Pero el desencanto es una escuela literaria.

Para Dasso Saldívar, cuya biografía de García Márquez se titula Viaje a la semilla, sin su desencuentro con esta ciudad y sin la influencia de los intelectuales que se topó en el Café Pasaje, García Márquez no habría llegado a ser el escritor que fue. “Allí, donde él cree que la capital sólo le aportó ‘aprensión y tristeza’, le estaba concediendo ya algo esencial: perspectiva”.

“Mi diversión más salaz —contó García Márquez en 1981 sobre su capítulo en Bogotá— era meterme en los tranvías de vidrios azules que por cinco centavos giraban sin cesar desde la Plaza de Bolívar hasta la Avenida de Chile, y pasar en ellos esas tardes de desolación que parecían arrastrar una cola interminable de muchos otros domingos vacíos”. El muchacho que en la Costa solía contrarrestar la timidez rodeándose de amigos —así no sentía que sobraba—, deambulaba por los cafés taciturnos del centro en busca de gente que hablara de versos. (LEA:CIEN AÑOS DE SOLEDAD EN 30 FRASES)

Con su llegada a El Espectador, en 1954, dejó de hacer periodismo de escritorio para gastar la suela de los zapatos. Fue su laboratorio de escritura y su plataforma para conocer el país. Escribió sobre una protesta que paralizó Chocó y una avalancha anunciada hacía 60 años en Medellín. Las antologías de su trabajo periodístico relegan a Bogotá. Sus novelas y cuentos transcurren en el Caribe colombiano. Saldívar escribe que Bogotá “se le había convertido últimamente en una influencia un tanto perniciosa, dada la atmósfera intelectual y académica que se respiraba en la capital”.

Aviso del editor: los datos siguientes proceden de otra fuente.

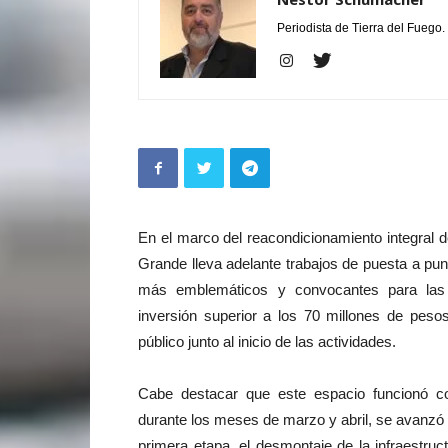
Periodista de Tierra del Fuego.
En el marco del reacondicionamiento integral d
Grande lleva adelante trabajos de puesta a pu
más emblemáticos y convocantes para las j
inversión superior a los 70 millones de peso
público junto al inicio de las actividades.
Cabe destacar que este espacio funcionó co
durante los meses de marzo y abril, se avanzó 
primera etapa, el desmontaje de la infraestruc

Un año después de su arribo al periódico publicó en 14 entregas el testimonio de Luis Alejandro Velasco, único sobreviviente del naufragio de un barco de la Armada, el cual 15 años después mutó en Relato de un náufrago (1955). Entonces se desató un lío jurídico: reveló que el hundimiento se produjo por cargamentos de contrabando y no por una tormenta, como declararon los militares. El presidente de entonces, Gustavo Rojas Pinilla, no fue uno de los lectores que aclamaron las virtudes de la crónica. En julio de ese año García Márquez recibió amenazas y, en respuesta, el director del periódico, Guillermo Cano Isaza, lo mandó a París como corresponsal. Fue su segunda fuga.

Y la última huida: en 1981, mientras García Márquez se repartía entre México y Colombia, en las páginas editoriales de El Tiempo lo acusaron de tener nexos con el M-19, por “apoyar” un desembarco de armas en el sur del país. El escritor, por esos años, intentó una y otra vez asentarse en Cartagena. No pensó en Bogotá. A pesar de eso, hoy un mapa recuerda sus pasos.